David Abram might have alerted my brain to its alphabetical addiction, but he is not a linguist. He is an ecologist and philosopher (plus an accomplished sleight-of-hand magician, but that’s another story.) He explores nature’s countless channels of communication.
“To the sensing body all phenomena are animate,” Abram says. “Each thing, each phenomenon, has the power to reach us and to influence us. Every phenomenon, in other words, is potentially expressive.”*
Communicating with a more-than-human-world
If we are open to a broader field of expression, we find the world of nature teeming with animation. We are able to communicate with what Abram called the more-than-human-world in surprising ways that have nothing to do with human language.
If we shift from racing passed nature at busy-human velocity, and slow ourselves down to something more like nature’s pace, we might feel our way towards the “wild and multiplicitous magic” of animals, rocks, trees, rivers, flowers. We might get a sense of intelligence beyond the limits of our word-obsessed brains.
The body of language
One of Abram’s heroes, the 20th century phenomenologist Maurice Merleau-Ponty, argued our native, spoken language is learned not through our intellect but our bodies. Babies express through the noises made by their breath, vocal chords, and mouths and learn language by watching, hearing and mimicking the noises the humans around them make. “We thus learn our native language not mentally but bodily,” Abram says.
Merleau-Ponty said the body’s expressiveness, “extends, as we shall see, to the whole sensible world, and our gaze, prompted by the experience of our own body, will discover in all other “objects” the miracle of expression.”
Feeling into that miracle of expression starts with being open to all the subtle ways nature might communicate with you. Each nature therapy walk begins with your body, with opening your senses and slowing your movements. More than mindful walking, a nature therapy walk is “bodyful” walking.
Bodyful walking
I can write words about the mystical script written on a scribbly gum, but when I’m with a scribbly gum, present to how it looks and smells and feels, I don’t need words to feel my way into our mutual stories.
I know the human story of the retired CSIRO associates who, with a keen student from ANU, set out to solve the mystery of the scribbly gum’s dialect. They discovered 11 new species of moth and DNA links, via ancient Gondwanaland, to the moths’ prehistoric relatives in South America. That story may have a certain scientific romance, but it is – to me – not as powerful as the mystery in the language of all the life cycles written in scrawls over the scribbly gum’s bark.

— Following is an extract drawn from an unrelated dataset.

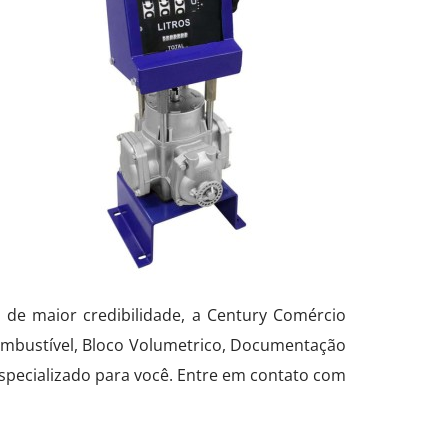
de maior credibilidade, a Century Comércio
ombustível, Bloco Volumetrico, Documentação
specializado para você. Entre em contato com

I thought verbal and written language was my only primary mode of expression, other than the obvious facial and physical gestures. Nature therapy walking has introduced me to the deep pleasures of a physical conversation between my own body and the beings of the world around me. It's the contentment, and the surprise, of open presence in a more-than-human world.
*All quotes from The Spell of the Sensuous, David Abram (1997, Vintage Books, New York) Chapter Three, The Flesh of Language.